COMBO Title and Securitization Search, Report, Documents, Analysis & Commentary COMBO Title and Securitization Search, Report, Documents, Analysis & Commentary

Mark D Killian, Managing Editor of the Florida Bar News, says in the 1/1/11 issue: “An affidavit signed in California and notarized in Minnesota, is hard for a Judge to ignore — even when the foreclosure is uncontested.” He was referring to testimony to the Florida State Senate Banking and Insurance Committee in December, 2010. In short, the fraudulent nature of foreclosures all over the country is becoming readily apparent to the highest lawmakers, judges and agencies.

“The Judges said faulty and fraudulent documentation is the main cause of delays (e.s.), and the courts are bracing for an anticipated deluge of commercial foreclosures.” This is the first time that the Florida Bar, or any bar has conceded that the problem is with the banks, not the borrowers.

“Court officials also discussed the limitations of the Supreme Court ordered managed mediation program.” Thus the acknowledgment that mediation leads to more chaos when one of the parties never had standing to sue in the first place.

The big takeaway item here is that Judges are being directed to apply the law first, and then look at procedure.

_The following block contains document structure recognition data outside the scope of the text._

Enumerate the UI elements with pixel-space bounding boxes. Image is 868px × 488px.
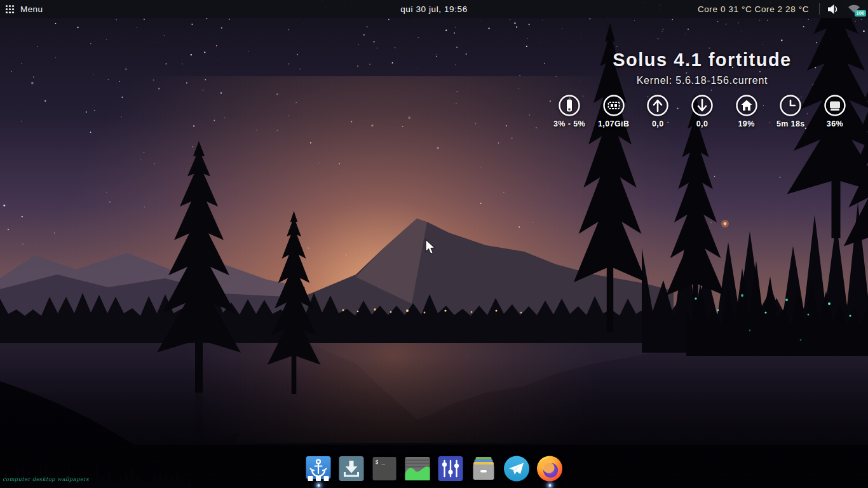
paper-plane-icon — [503, 454, 531, 483]
conky-system-widget: Solus 4.1 fortitude Kernel: 5.6.18-156.c… — [548, 50, 857, 128]
terminal-icon: $ _ — [370, 454, 399, 483]
system-stats-row: 3% - 5% 1,07GiB 0,0 0,0 — [548, 94, 857, 128]
dock-item-budgie-settings[interactable] — [437, 454, 465, 483]
network-applet[interactable]: 100 — [843, 0, 865, 18]
cpu-temp-applet[interactable]: Core 0 31 °C Core 2 28 °C — [698, 4, 815, 14]
download-tray-icon — [337, 454, 366, 483]
sliders-icon — [437, 454, 465, 483]
dock-item-system-monitor[interactable] — [403, 454, 432, 483]
disk-usage-stat: 36% — [815, 94, 855, 128]
speaker-icon — [827, 4, 839, 15]
running-indicator — [548, 484, 551, 487]
dock-item-telegram[interactable] — [503, 454, 531, 483]
upload-arrow-icon — [646, 94, 669, 117]
anchor-icon — [304, 454, 333, 483]
memory-stat: 1,07GiB — [593, 94, 634, 128]
top-panel: Menu qui 30 jul, 19:56 Core 0 31 °C Core… — [0, 0, 868, 18]
dock-item-software-center[interactable] — [337, 454, 366, 483]
svg-text:$ _: $ _ — [376, 459, 386, 465]
uptime-stat: 5m 18s — [770, 94, 811, 128]
green-graph-icon — [403, 454, 432, 483]
planet — [724, 222, 727, 226]
dock-item-file-manager[interactable] — [470, 454, 498, 483]
cpu-usage-stat: 3% - 5% — [549, 94, 590, 128]
home-usage-stat: 19% — [726, 94, 767, 128]
kernel-version: Kernel: 5.6.18-156.current — [548, 75, 857, 86]
download-arrow-icon — [691, 94, 714, 117]
download-stat: 0,0 — [682, 94, 722, 128]
wifi-strength-badge: 100 — [855, 10, 866, 17]
desktop: computer desktop wallpapers Menu qui 30 … — [0, 0, 868, 488]
cpu-usage-icon — [558, 94, 581, 117]
uptime-clock-icon — [779, 94, 802, 117]
dock-item-firefox[interactable] — [536, 454, 564, 483]
file-cabinet-icon — [470, 454, 498, 483]
os-name: Solus 4.1 fortitude — [548, 50, 857, 71]
dock-item-terminal[interactable]: $ _ — [370, 454, 399, 483]
panel-separator — [819, 3, 820, 15]
home-icon — [735, 94, 758, 117]
disk-icon — [824, 94, 846, 117]
wallpaper-watermark: computer desktop wallpapers — [3, 476, 89, 482]
memory-icon — [602, 94, 625, 117]
volume-applet[interactable] — [824, 0, 843, 18]
plank-dock: $ _ — [304, 454, 564, 483]
dock-item-plank-preferences[interactable] — [304, 454, 333, 483]
firefox-icon — [536, 454, 564, 483]
upload-stat: 0,0 — [637, 94, 678, 128]
running-indicator — [317, 484, 320, 487]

It is true that a default could be entered by virtue of the failure of the homeowner to respond to the initiation of foreclosure proceedings. But before that issue is reached, the it is incumbent upon the Judge to review the documentation to verify that the basic requirements of a prima facie case are present.

This is the essential difference between substantive and procedural law. Procedural law and rules seek to assure that persons have access to the courts and to make sure that every justiciable issue has an opportunity to be heard. But procedure does not trump substance. If someone doesn’t have a claim, and is a pretender, then despite the clerk’s default, the Judge should be dismissing the action rather than entering a default final judgment.

15 Responses

  1. WHIP and Fighter

    Cannot backdate something that was never executed — or done in the first place.

    But, the only way will really prove this is by Remittance ledgers that the Trustee holds in it’s possession. Read the Marie McDonnell amicus curiae brief — which the court clearly heavily relies on. Those ledgers — maybe only government can get — but why the heck are they stalling???

  2. FIghter,…..

    Assignment does not mean docs never transferred to trust. FACT is the DOCS NEVER transferred, PERIOD!

  3. So are we lucky? The Plaintiff filed an Assignment of Mortgage by MERS robo signer John Kennerty, after the foreclosure was filed, and back dated it.

    SO THAT is proof the Mortgage was never transfered to the Pool? (also the date on the transfer was june 2005; However the Pooling and Service Agreement was not started until Sept 2005)

    cant have an omlet before the egg!!!

  4. FLORIDA- what about the duty of a JUDGE to not issue a defualt judgment for a missed hearing appearance when; 1) defendant filed a Motion to appear by phone 2) faxed/mailed the Judge a letter for a request for a status phone conference.

  5. TMT,

    Great article by Prof. Levitin. Appears quite clear that executing documents today- that should have been executed yesterday — will be very difficult – if not impossible. And if you cannot fix original documents to original trust — you cannot fix derivative contracts that “swap” collection rights.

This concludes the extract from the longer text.